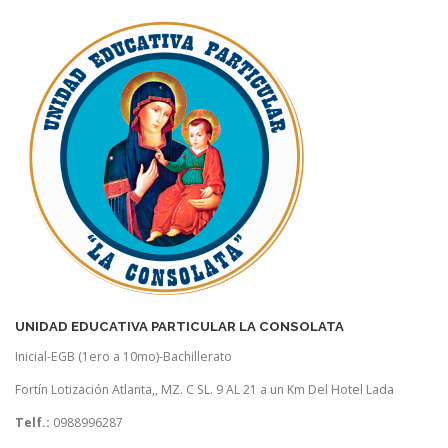
UNIDAD EDUCATIVA PARTICULAR LA CONSOLATA
Inicial-EGB (1ero a 10mo)-Bachillerato
Fortín Lotización Atlanta,, MZ. C SL. 9 AL 21 a un Km Del Hotel Lada
Telf.:
0988996287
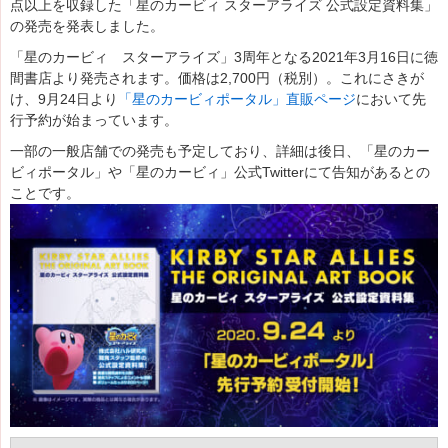
点以上を収録した「星のカービィ スターアライズ 公式設定資料集」
の発売を発表しました。
「星のカービィ スターアライズ」3周年となる2021年3月16日に徳
間書店より発売されます。価格は2,700円（税別）。これにさきが
け、9月24日より
「星のカービィポータル」直販ページ
において先
行予約が始まっています。
一部の一般店舗での発売も予定しており、詳細は後日、「星のカー
ビィポータル」や「星のカービィ」公式Twitterにて告知があるとの
ことです。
***
Task objective:
The finished answer is an exact repetition of the listing, with every picture removed.

Task result:
UNIDAD EDUCATIVA PARTICULAR LA CONSOLATA
Inicial-EGB (1ero a 10mo)-Bachillerato
Fortín Lotización Atlanta,, MZ. C SL. 9 AL 21 a un Km Del Hotel Lada
Telf.:
0988996287
点以上を収録した「星のカービィ スターアライズ 公式設定資料集」
の発売を発表しました。
「星のカービィ スターアライズ」3周年となる2021年3月16日に徳
間書店より発売されます。価格は2,700円（税別）。これにさきが
け、9月24日より
「星のカービィポータル」直販ページ
において先
行予約が始まっています。
一部の一般店舗での発売も予定しており、詳細は後日、「星のカー
ビィポータル」や「星のカービィ」公式Twitterにて告知があるとの
ことです。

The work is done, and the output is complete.